اخرج البخاري فى الكتاب الغسل عن جبير بن مطعم رضي الله عنه قال : قال رسول الله
 صلى الله عليه وسلم : (أما أنا فأفيض على رأسى ثلاثا، وأشار بيديه كلتيها            

Artinya :
Meriwayatkan Imam Bukhori dalam kitab ( bab mandi ), dari jubair bin muth’im r.a, berkata Rosulullah SAW bersabda : adapun saya (Rosulullah )meratakanair di atas kepala saya tiga kali dan memberi isyarat dengan kedua tangan nya”.
1). Penjelasan
Hadits ini menerangkan bahwa Rosulullah memberikan contoh teladan baik dalam setiap perilaku, sampai hal-hal sekecil apapun beliau selalu memperhatikan. Ketika Rosulullah mandi jinabat beliau mengajarkan kepada sahabatnya. Ketika itu beliau menyiramkan air diatas kepala sebanyak tiga kali dan hal ini kemudian menjadi pelajaran bagi sahabatnya untuk dicontoh oleh umatnya.[1]
 
 أما أنافأفيض(adapun aku maka aku menyiram). Abu Nu’aim menyebutkan sebab nya dalam kitab Al Mustakhraj, dimana dibagian awal haditsnya disebutkan “Mereka menyebut-nyebut tentang mandi junub di dekat Rosulullah” maka beliau SAW mengucapkan sabdanya seperti diatas. Sementara dalam riwayat Imam Muslim melalui riwayat Abu Al Ahwas dari Abu Ishaq dikatakan “Mereka berdebat tentang Mandi (junub) di dekat Nabi SAW. Sebagian mereka berkata, “Adapun aku, maka aku menyiram kepalaku dengan cara begini dan begini.” Kemudian ia menyebutkan hadits diatas, dan bagian inilah yang tidak dicantumkan dalam hadits tadi.
 ثلاث( Tiga Kali). Lafadz ini memberi keterangan bahwa yang dimaksud dengan lafadz, “begini dan begini” adalah bahwa perbuatan tersebut dilakukan lebih dari tiga kali. Lalu diriwayatkan oleh Imam Muslim melalui jalur periwayatan lain, bahwa yang bertanya adalah utusan dari Tsaqif.
Susunan hadits diatas mengisyaratkan bahwa Nabi SAW tidak menyiram (badannya) kecuali tiga kali. Hal ini mengandung kemungkinan bahwa ketiga siraman itu adalah sebagai pengulangan, dan dimungkinkan juga bahwa setiap siraman tersebutuntuk bagian badan tertentu. Akan tetapi, hadits jabir di akhir bab menguatkan kemungkinan pertama.
عن جابر بن عبدالله قال: كان النبي صلى لله عليه وسلم  يفرغ على رأسه ثلاثا

Diriwayatkan dari Jabir bin Abdullah ia berkata. “biasanya Nabi  SAWmenyiram kepalanya tiga (kali).2
2).
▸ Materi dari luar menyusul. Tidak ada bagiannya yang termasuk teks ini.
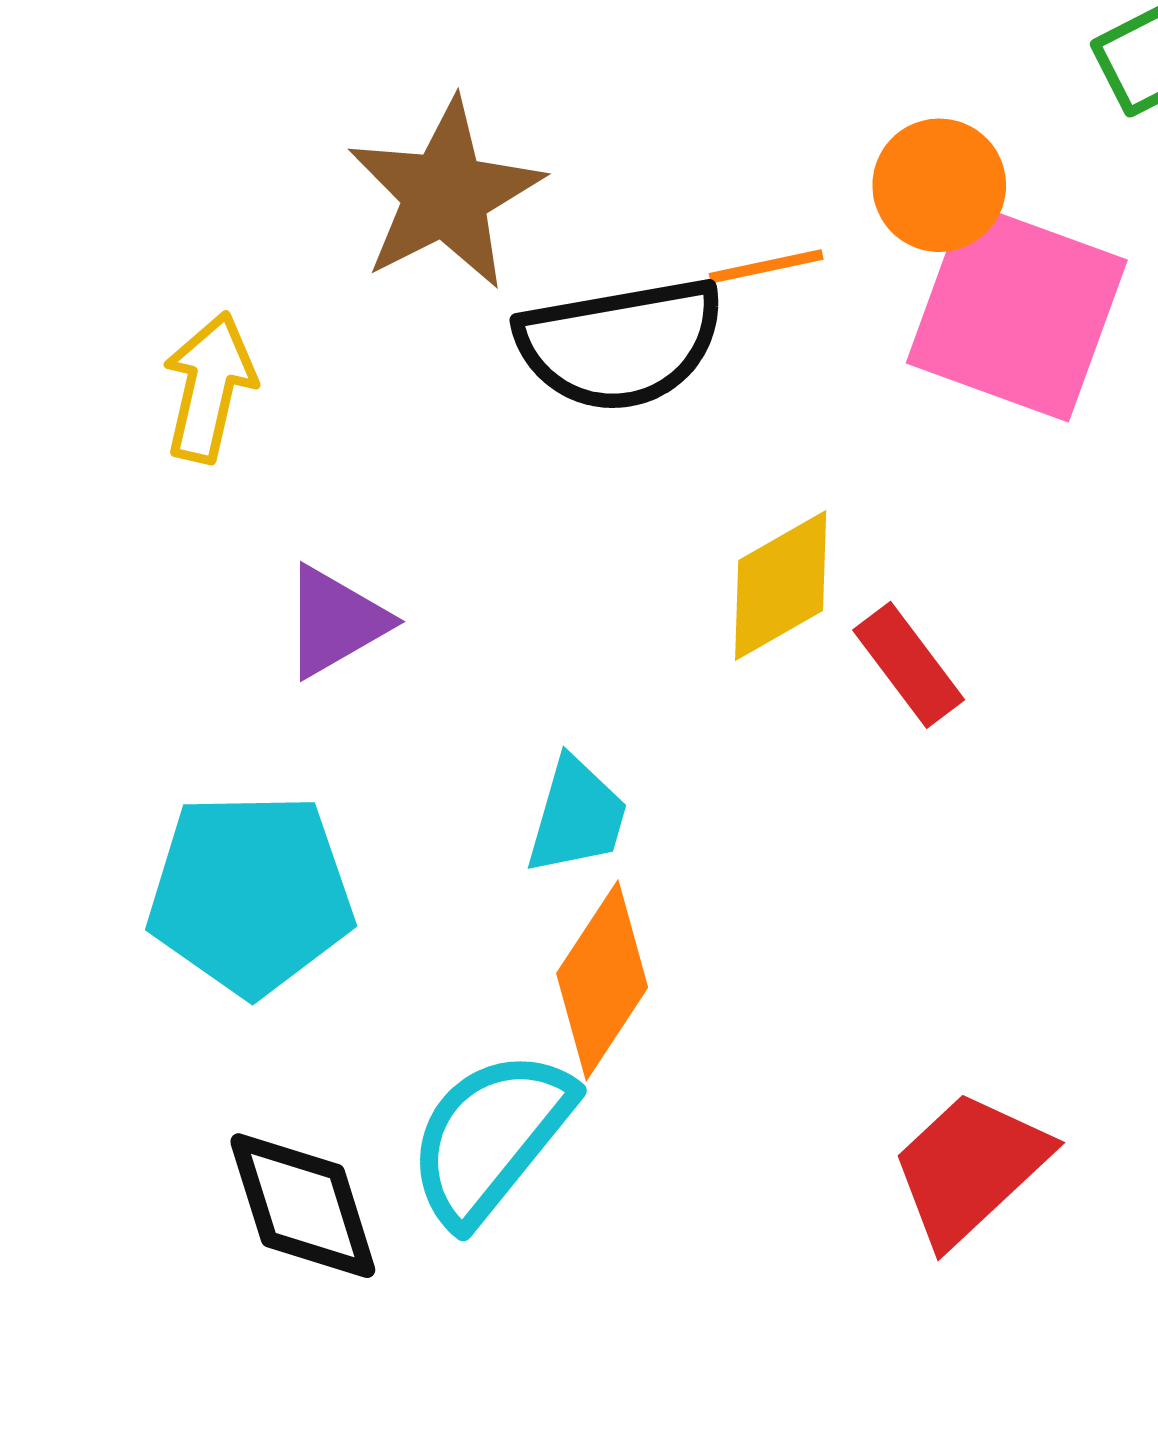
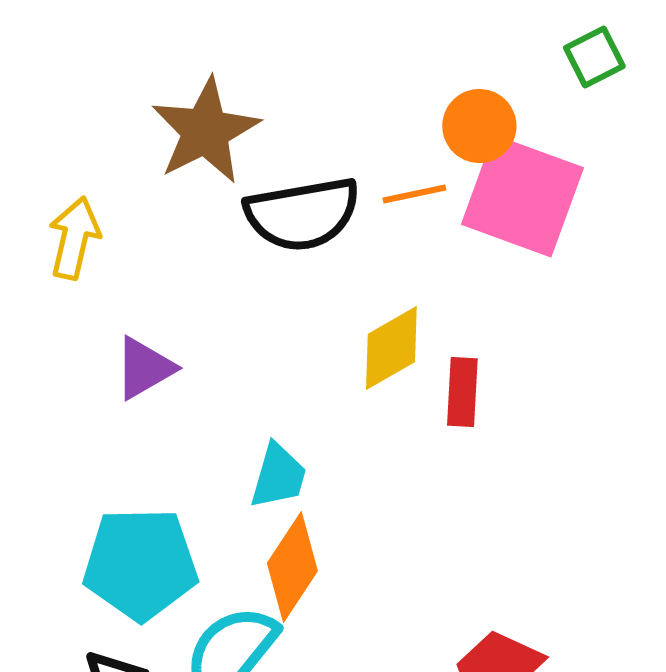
orange line: (766, 266) -> (414, 194), moved
red rectangle: (909, 665) -> (462, 392), turned 40
cyan pentagon: (251, 894) -> (140, 564), moved

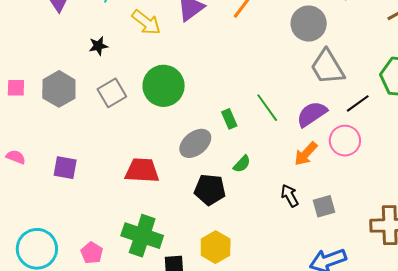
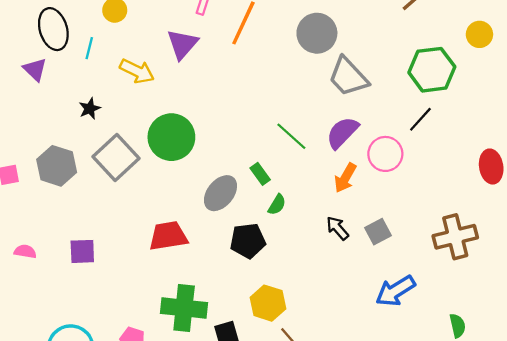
gray square: (112, 93) -> (116, 158), size x1.4
black line: (358, 103) -> (420, 119), moved
green rectangle: (229, 119) -> (260, 174), moved

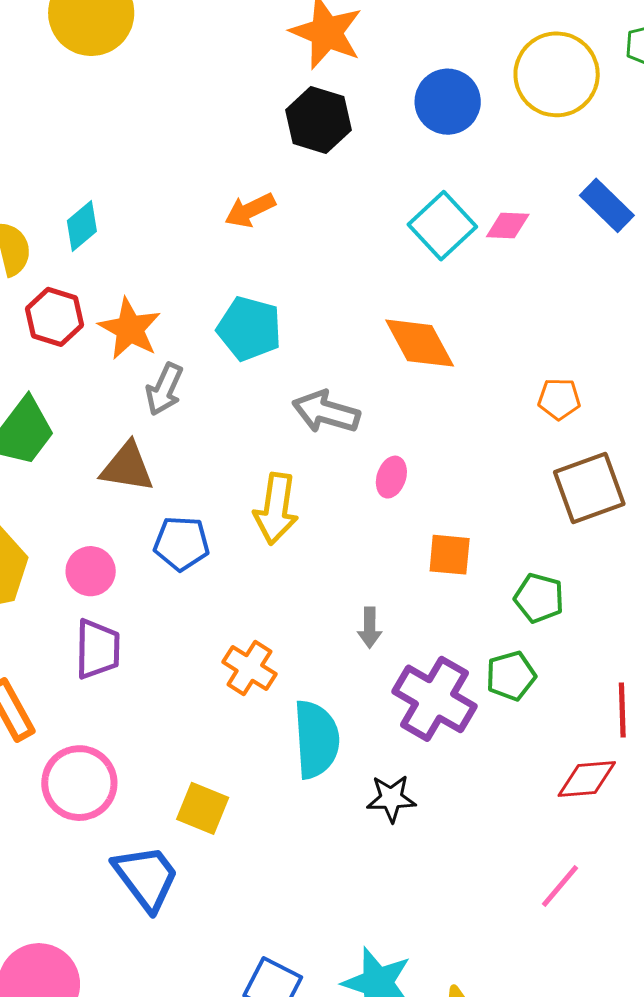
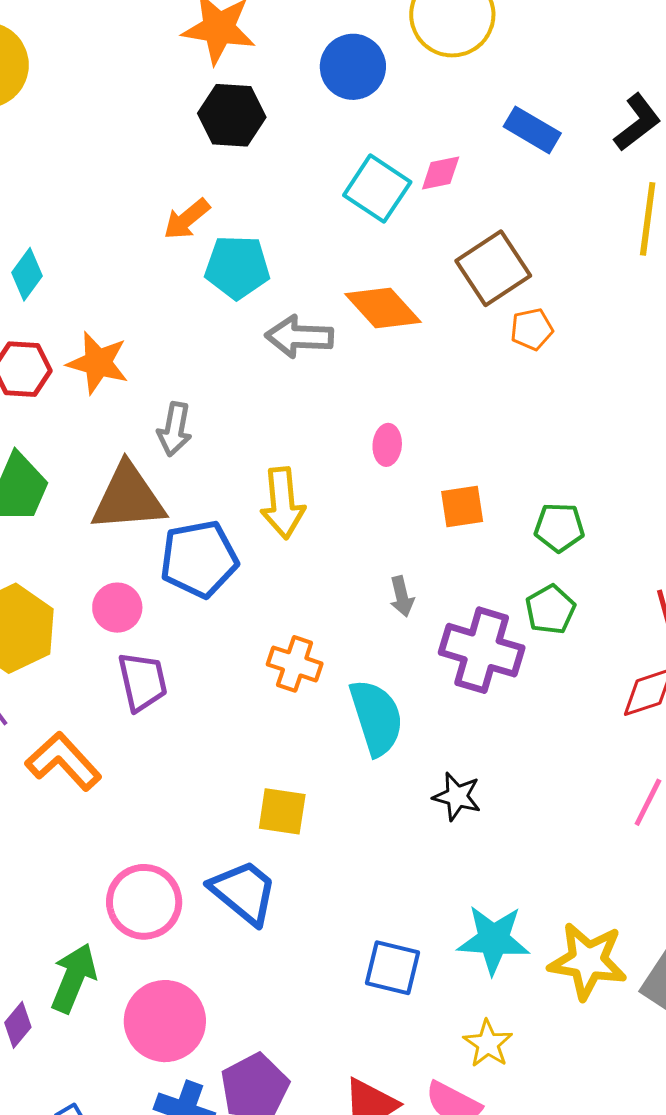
cyan pentagon: (249, 329) -> (237, 267), moved
gray arrow: (164, 389) -> (175, 429), moved
gray arrow: (326, 412) -> (299, 337), moved
brown triangle: (127, 467) -> (128, 498), size x1.4
brown square: (589, 488) -> (493, 268), moved
blue pentagon: (182, 543) -> (199, 559), size x1.4
pink circle: (79, 783) -> (144, 902), moved
black star: (391, 798) -> (457, 796), moved, turned 30

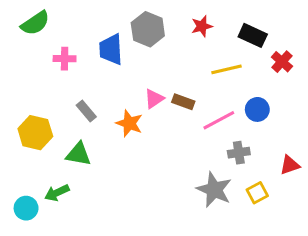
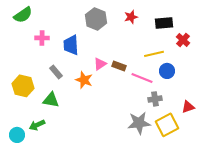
black rectangle: (253, 35) -> (164, 23), turned -30
blue trapezoid: (111, 49) -> (71, 45), moved
yellow line: (226, 69) -> (154, 54), moved
pink line: (219, 120) -> (142, 78), turned 50
gray star: (214, 190) -> (139, 123), turned -30
yellow square: (257, 193) -> (167, 125), size x1.6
Nilai Tarbawi
a.       Seorang pendidik hendaknya dalam menyampaikan materi, pendidik menyampaikan dengan jelas, runtut agar dapat dipahami oleh peserta didik dengan mudah.
b.      Seorang pendidik dapat memanfaatkan media yang ada serta yang mudah dapat dijangkau oleh peserta didik.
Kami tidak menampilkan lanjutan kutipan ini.